I collaborated closely with my team to uncover users' goals and pain points in their air travel journey. To represent these needs, I developed personas and focused on a key challenge users expressed: frustration with switching between multiple apps—such as map apps for transportation options and calendar tools to align schedules. This fragmented experience was costing them valuable time.

04 The Problem

The problem we focused on to explore LLM integration was grounded in delivering both key business value and user value. Frequent flyers struggled with fragmented travel management, relying on multiple tools for scheduling. This resulted in low engagement with the app, impacting user satisfaction and business growth.

05 Key Design Decisions

With my team, we agreed on conceptualizing an 'AI Assistant' to integrate LLMs. As the AI space was and still undefined this context, I worked with my team to prioritize a high-value use case: helping users to plan their travels directly with the AI Assistant, without a need to check external tools such as; map apps for learning transport options, or calendars to align schedules, as this fragmented experience was losing them time.

I began the design process with key considerations, including: How can the AI Assistant be effectively introduced into the existing flight booking flow?

Firstly, I designed a card layout inspired by familiar patterns in other travel apps to make the interaction feel natural for users. Tapping the card opened the chat interface. As a second option, I introduced a floating action button to provide users with a quick way to engage with the assistant. I conducted usability tests to understand user preferences and learned that users emphasized the importance of understanding the AI's capabilities before engaging with it, prompting me to iterate.

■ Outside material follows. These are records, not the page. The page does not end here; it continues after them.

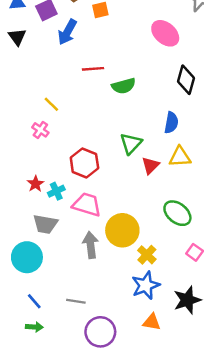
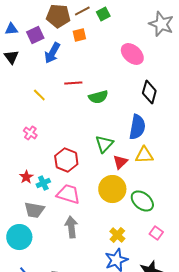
yellow line: (51, 104) -> (39, 95), moved
blue semicircle: (171, 123) -> (137, 127), size x1.4
yellow circle: (122, 230) -> (112, 189), moved

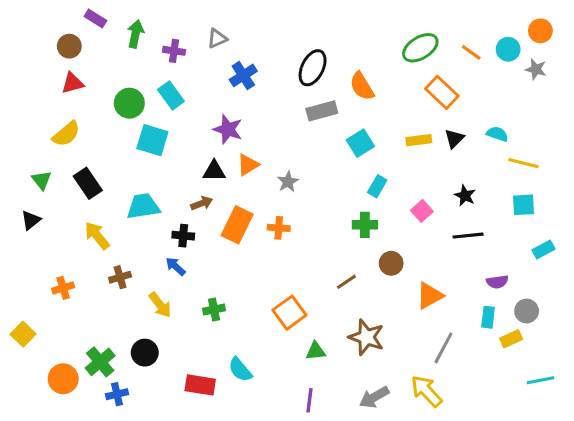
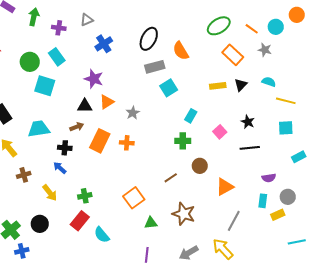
gray star: (536, 69) -> (265, 50), moved
cyan square: (360, 143) -> (169, 88), moved
red rectangle: (200, 385) -> (80, 221), moved, turned -60

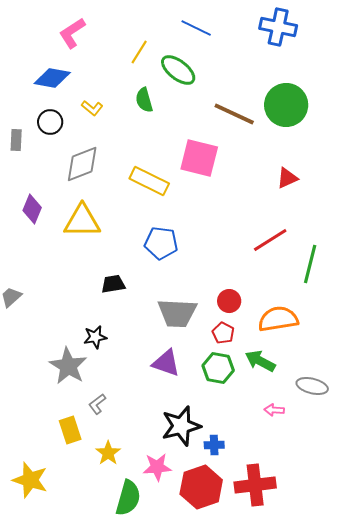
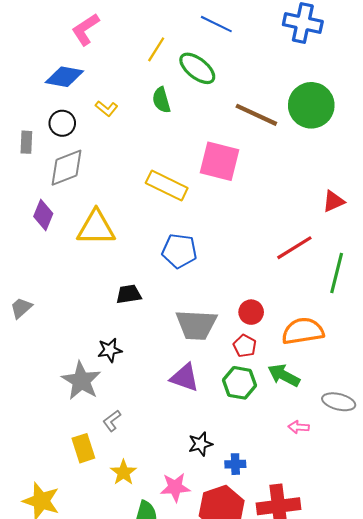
gray diamond: (82, 164) -> (66, 168), moved
red triangle: (287, 178) -> (333, 201), moved
black star: (181, 426) -> (200, 444), size x0.6

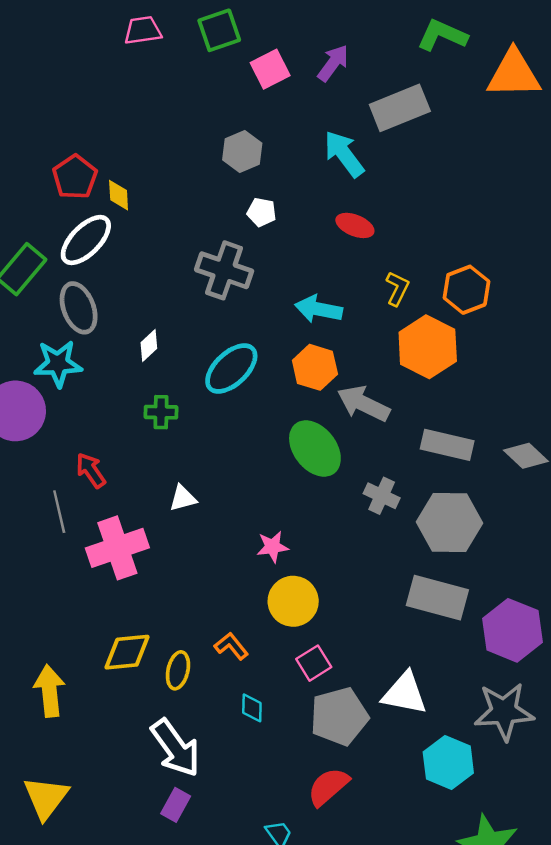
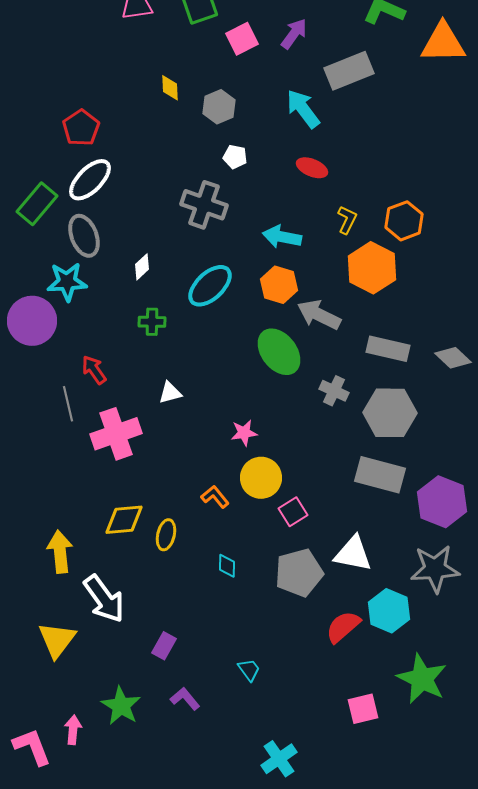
yellow diamond: (119, 195) -> (170, 88), moved
orange L-shape: (231, 646) -> (215, 497), moved
pink square: (314, 663) -> (293, 512), moved
white arrow: (176, 748) -> (104, 599), moved
red semicircle: (328, 787) -> (343, 627), moved

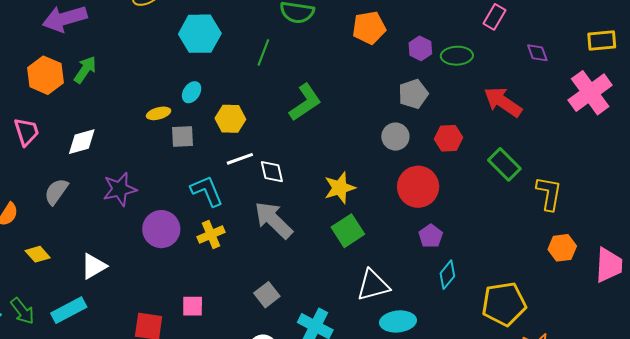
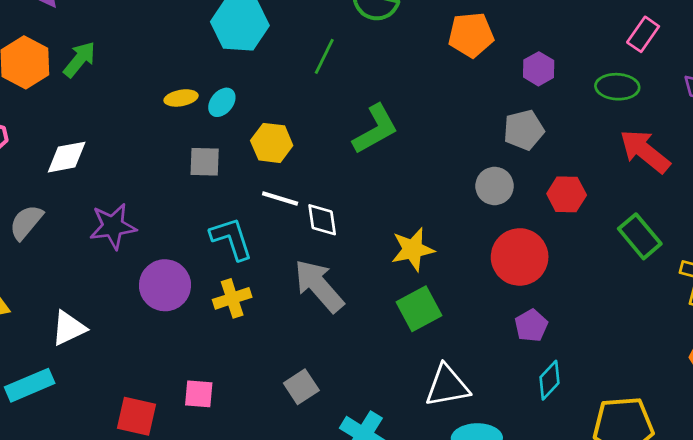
green ellipse: (457, 56) -> (617, 87), moved
yellow ellipse: (159, 113) -> (181, 98), moved
white line: (240, 159) -> (280, 199), turned 32

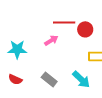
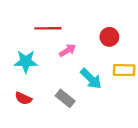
red line: (64, 22) -> (48, 28), moved
cyan arrow: (81, 79) -> (91, 79), moved

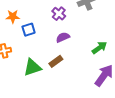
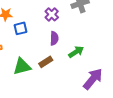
purple semicircle: (63, 37) -> (54, 38), turned 112
green arrow: (99, 48) -> (76, 52), moved

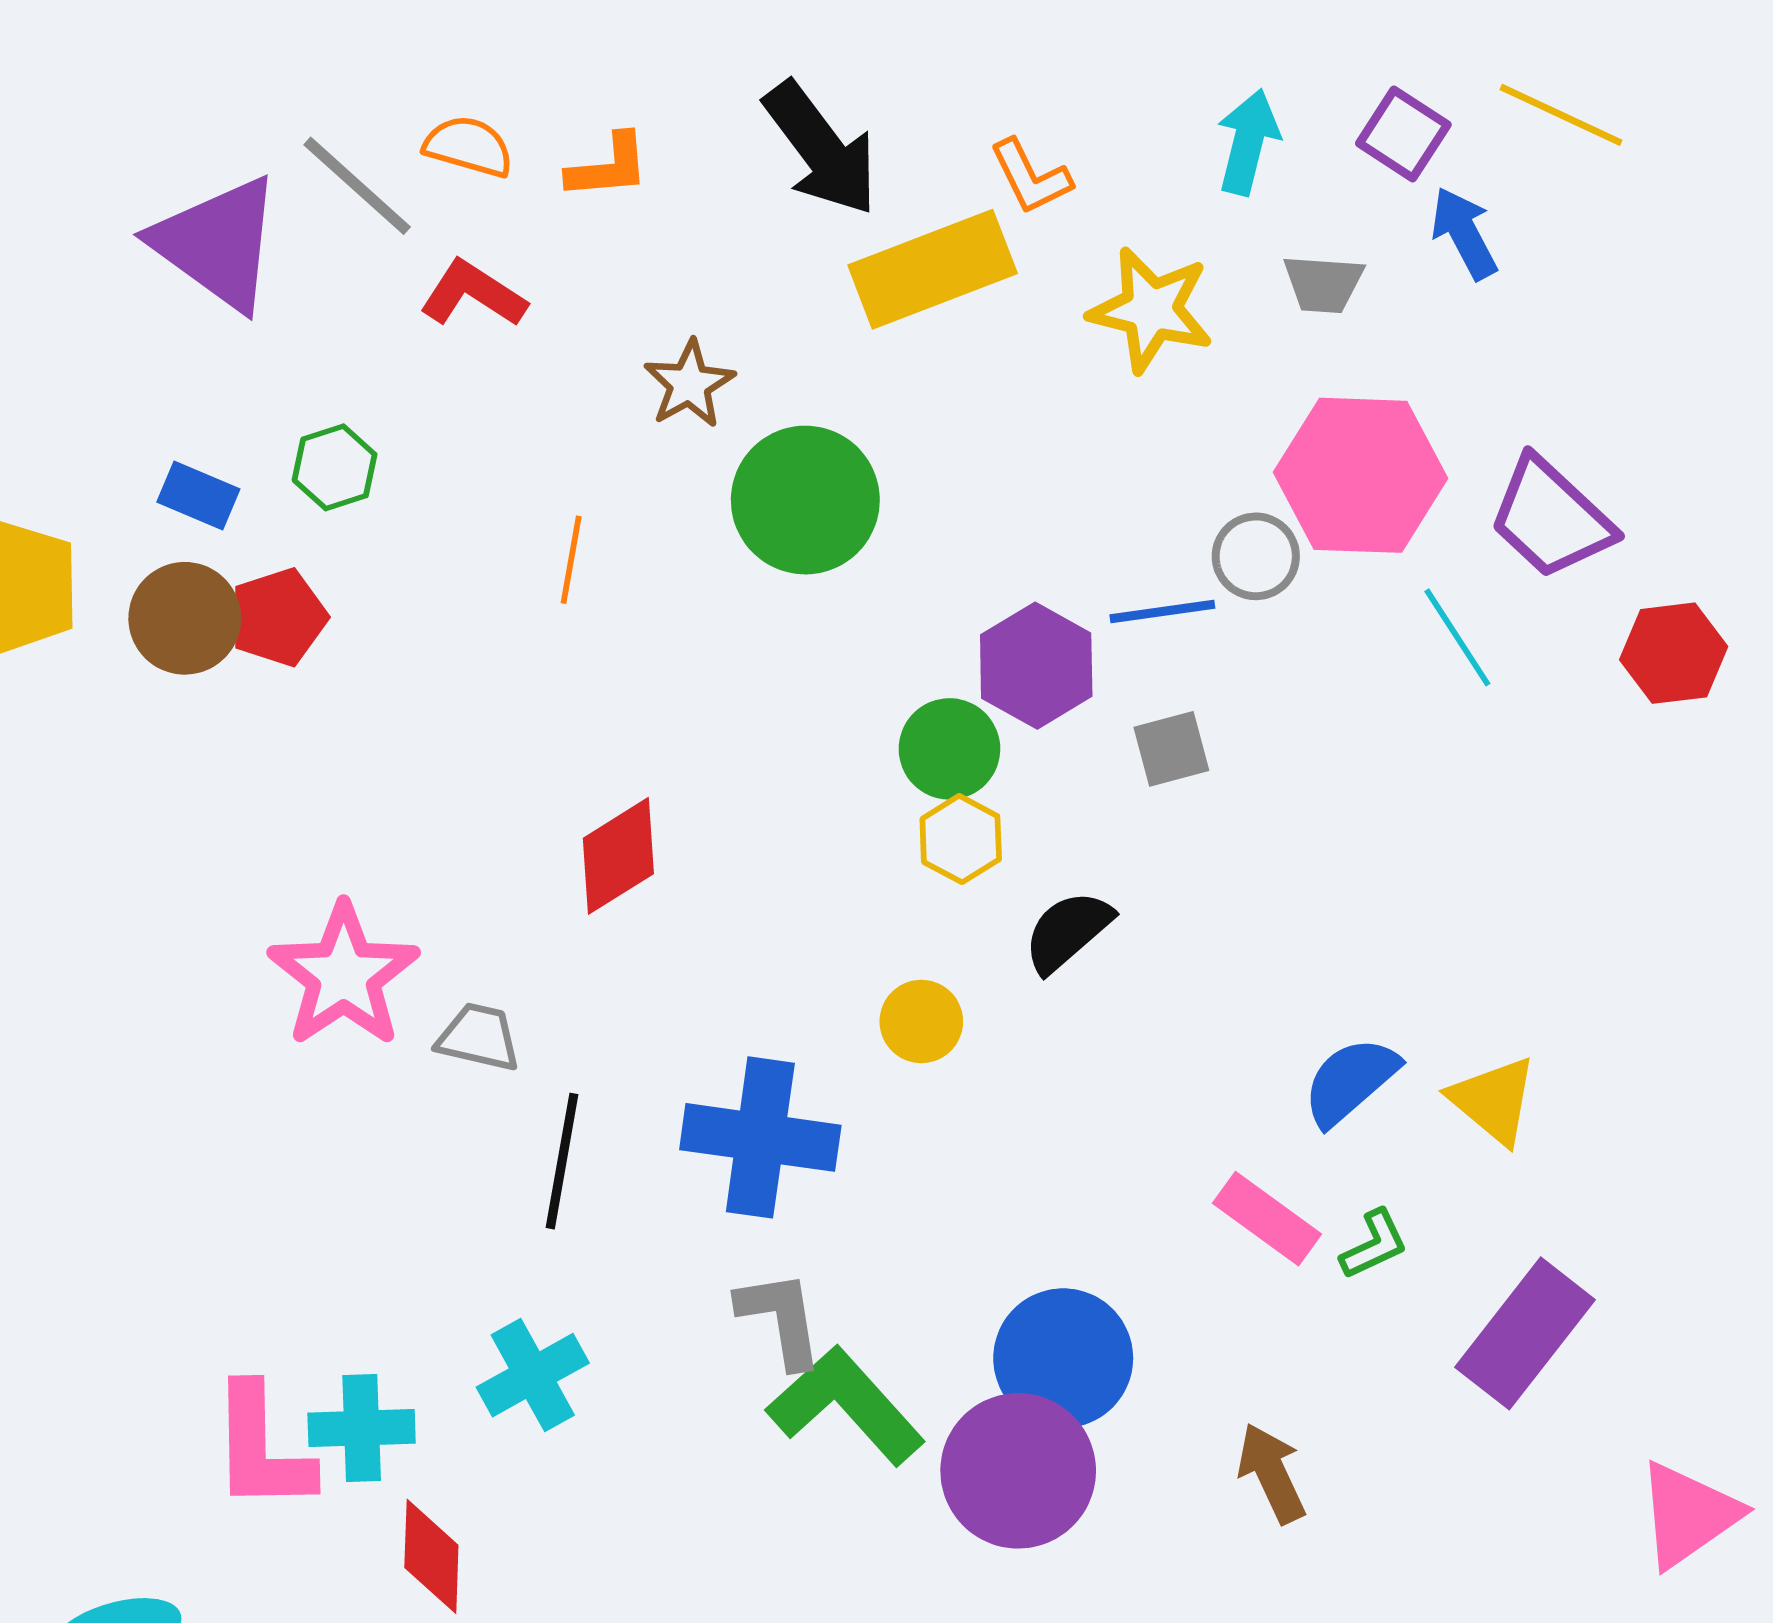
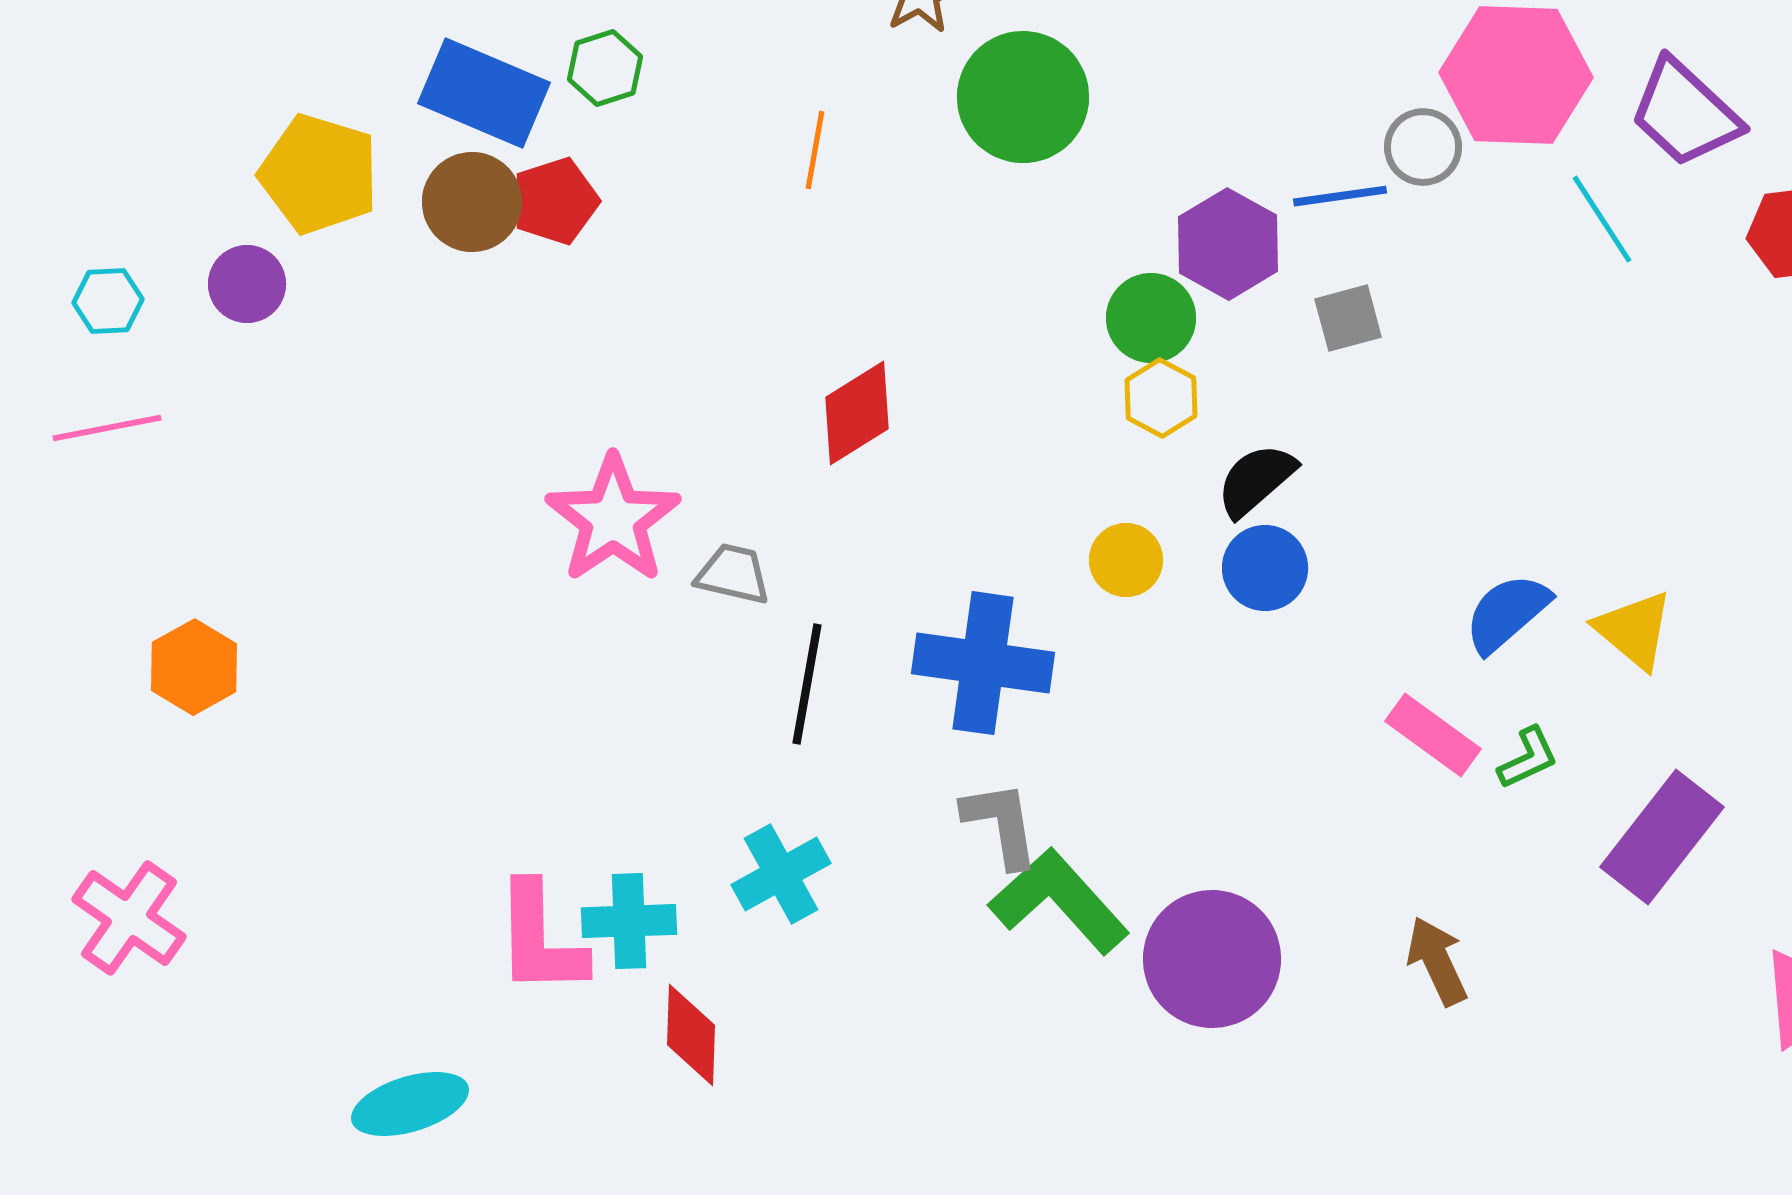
blue rectangle: (198, 496) -> (484, 93), size x1.8
blue circle: (1063, 1358) -> (1265, 568), moved, size x0.7

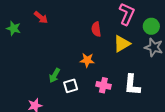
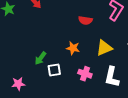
red semicircle: (96, 29) -> (85, 20), turned -80
yellow triangle: (122, 44) -> (104, 48), moved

Because AI was still new and still being defined, I read the People + AI Guidebook and more resources to ensure I followed Responsible AI practices. My key takeaways included prioritizing explainability and trust for the user. In my iteration, instead of an instant interaction to the Assistant, upon tapping 'explore', I found an opportunity to clearly communicate AI's capabilities, benefits, and limitations to users on a drawer interaction. (hi-fi below!)

06 Solution

I tested various decision points to finalize the concept, iterated throughout the process. To keep things concise, I’ll skip the details here—but feel free to reach out if you'd like to learn more. Now, let’s take a moment to imagine being David and step into his shoes.

Book with Guidance

David logs into Alaska App and discovers the AI Assistant. Tapping on it, a drawer pops out and highlights key benefits.







A Responsible UI

The chat includes guiding prompts while reminding him that the results are experimental. Intrigued, he taps a prompt.

Connect to Calendar

As the conversation progresses, Alaska AI prompts David to connect his calendar to schedule a flight that aligns with his availability to save him time. Here, I explored external app integration patterns.




Share a Feedback

When David links his calendar and taps "like," the AI prompts him to provide feedback on the response. This is a key practice in Responsible AI to allow David to share his experience.

Ease of Scheduling

The Assistant helps David plan his flights around his meetings, saves him the hassle of checking his availability manually. Here, I experimented with various loading states: from subtle progress indicators to conversational prompts.




Smart Suggestions

AI suggests flights that fit perfectly into his schedule. David makes his decision very quickly without switching through platforms.

07 Impact

We provided a foundational work for the business to explore Responsible AI-driven solutions in future initiatives, aligning with the long-term digital transformation goals.

08 Reflections

Crafting an Assistant concept was an exciting journey. I explored data and engineering feasibility concerns in this untapped area. Also, learning about the Responsible AI Practices set a foundation for my design craft. I read great resources, printed them out, dived into learning from them. I'm looking forward to creating an impact for people and businesses with this new technology.